### YOUR TASK
Write only the number of lines below in which "grid" occurs.

### SUPPLIED RECORDS
★ ★ ★ ★ ★
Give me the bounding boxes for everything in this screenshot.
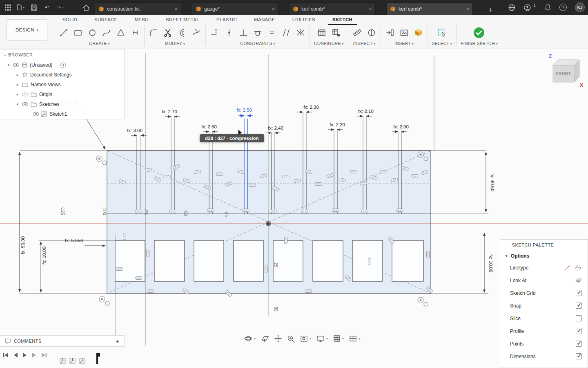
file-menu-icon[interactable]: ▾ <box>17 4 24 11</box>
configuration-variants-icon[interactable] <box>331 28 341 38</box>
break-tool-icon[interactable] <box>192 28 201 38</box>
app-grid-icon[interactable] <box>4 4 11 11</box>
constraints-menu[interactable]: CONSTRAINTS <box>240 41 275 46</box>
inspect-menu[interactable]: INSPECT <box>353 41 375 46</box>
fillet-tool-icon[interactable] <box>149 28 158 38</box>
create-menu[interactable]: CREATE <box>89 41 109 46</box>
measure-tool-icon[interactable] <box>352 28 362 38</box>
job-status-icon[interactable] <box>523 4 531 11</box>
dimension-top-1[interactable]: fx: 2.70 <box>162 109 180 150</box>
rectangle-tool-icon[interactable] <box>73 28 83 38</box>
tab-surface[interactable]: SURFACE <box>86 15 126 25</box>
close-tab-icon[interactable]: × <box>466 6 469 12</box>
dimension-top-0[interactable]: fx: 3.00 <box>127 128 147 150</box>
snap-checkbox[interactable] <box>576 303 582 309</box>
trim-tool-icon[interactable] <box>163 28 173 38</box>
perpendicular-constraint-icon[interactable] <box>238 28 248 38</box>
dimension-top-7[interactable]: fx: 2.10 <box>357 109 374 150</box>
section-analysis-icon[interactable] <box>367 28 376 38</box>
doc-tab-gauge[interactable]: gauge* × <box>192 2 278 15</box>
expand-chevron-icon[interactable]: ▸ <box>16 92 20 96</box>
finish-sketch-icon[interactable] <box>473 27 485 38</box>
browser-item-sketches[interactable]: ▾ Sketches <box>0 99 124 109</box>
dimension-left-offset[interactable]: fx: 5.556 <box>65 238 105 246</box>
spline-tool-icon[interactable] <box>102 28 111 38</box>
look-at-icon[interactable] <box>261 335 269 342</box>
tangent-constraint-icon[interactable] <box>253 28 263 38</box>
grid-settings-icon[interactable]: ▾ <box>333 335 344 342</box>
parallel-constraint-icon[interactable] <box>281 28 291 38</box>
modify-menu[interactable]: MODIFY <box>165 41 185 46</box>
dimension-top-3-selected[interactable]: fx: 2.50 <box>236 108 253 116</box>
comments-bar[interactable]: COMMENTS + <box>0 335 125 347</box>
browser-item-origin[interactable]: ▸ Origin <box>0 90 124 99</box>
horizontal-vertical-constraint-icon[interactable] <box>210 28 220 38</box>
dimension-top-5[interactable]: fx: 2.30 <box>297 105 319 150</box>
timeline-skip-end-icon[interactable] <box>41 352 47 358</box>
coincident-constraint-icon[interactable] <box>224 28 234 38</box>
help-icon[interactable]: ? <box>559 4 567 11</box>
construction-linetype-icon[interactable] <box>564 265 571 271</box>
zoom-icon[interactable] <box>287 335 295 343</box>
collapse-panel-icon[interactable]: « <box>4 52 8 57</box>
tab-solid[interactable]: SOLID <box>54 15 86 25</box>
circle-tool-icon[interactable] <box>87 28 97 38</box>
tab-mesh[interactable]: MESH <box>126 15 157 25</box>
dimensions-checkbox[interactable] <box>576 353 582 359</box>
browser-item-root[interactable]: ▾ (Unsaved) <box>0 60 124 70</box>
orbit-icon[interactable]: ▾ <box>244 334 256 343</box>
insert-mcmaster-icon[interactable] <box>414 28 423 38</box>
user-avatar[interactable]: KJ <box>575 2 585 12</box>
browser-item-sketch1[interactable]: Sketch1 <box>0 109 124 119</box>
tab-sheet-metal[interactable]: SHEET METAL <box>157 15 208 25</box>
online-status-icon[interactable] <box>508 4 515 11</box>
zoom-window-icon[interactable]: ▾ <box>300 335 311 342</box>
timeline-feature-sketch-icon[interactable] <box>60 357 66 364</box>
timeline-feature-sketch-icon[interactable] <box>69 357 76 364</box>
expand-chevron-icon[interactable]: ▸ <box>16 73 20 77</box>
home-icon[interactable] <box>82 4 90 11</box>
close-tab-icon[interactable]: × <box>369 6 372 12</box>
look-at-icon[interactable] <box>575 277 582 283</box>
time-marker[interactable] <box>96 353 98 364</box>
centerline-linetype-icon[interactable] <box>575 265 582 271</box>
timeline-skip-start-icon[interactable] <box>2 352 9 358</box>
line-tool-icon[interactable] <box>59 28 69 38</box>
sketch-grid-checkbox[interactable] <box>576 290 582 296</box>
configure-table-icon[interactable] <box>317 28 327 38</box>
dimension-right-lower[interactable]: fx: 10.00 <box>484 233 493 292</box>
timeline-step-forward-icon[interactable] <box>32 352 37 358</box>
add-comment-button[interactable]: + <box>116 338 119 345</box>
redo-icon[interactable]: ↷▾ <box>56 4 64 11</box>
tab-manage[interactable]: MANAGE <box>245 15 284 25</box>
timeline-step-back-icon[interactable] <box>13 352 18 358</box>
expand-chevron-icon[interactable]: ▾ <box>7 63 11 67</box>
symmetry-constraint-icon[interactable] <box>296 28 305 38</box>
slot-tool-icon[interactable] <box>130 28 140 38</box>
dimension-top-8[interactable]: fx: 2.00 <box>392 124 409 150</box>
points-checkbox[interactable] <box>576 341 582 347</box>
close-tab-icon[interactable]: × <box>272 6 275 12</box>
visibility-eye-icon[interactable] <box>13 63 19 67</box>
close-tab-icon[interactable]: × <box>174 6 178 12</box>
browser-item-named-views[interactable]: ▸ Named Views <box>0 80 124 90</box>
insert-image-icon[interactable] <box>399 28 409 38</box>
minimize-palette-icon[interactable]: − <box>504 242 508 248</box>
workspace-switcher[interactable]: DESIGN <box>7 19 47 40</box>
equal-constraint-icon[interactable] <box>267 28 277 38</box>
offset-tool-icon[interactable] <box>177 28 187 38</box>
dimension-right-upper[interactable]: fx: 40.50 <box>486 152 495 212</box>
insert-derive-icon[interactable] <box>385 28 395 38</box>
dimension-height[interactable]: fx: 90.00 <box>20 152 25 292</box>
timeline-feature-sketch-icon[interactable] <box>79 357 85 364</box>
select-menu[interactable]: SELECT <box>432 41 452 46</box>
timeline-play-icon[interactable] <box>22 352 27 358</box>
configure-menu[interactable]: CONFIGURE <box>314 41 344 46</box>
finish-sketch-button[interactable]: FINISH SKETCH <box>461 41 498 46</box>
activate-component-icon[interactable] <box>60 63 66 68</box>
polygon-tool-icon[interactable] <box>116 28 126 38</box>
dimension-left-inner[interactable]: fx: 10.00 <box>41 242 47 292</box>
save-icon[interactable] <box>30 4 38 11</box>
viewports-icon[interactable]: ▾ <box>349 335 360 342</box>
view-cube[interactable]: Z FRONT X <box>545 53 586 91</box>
★ ★ ★ ★ ★
### FINISHED EXERCISE
3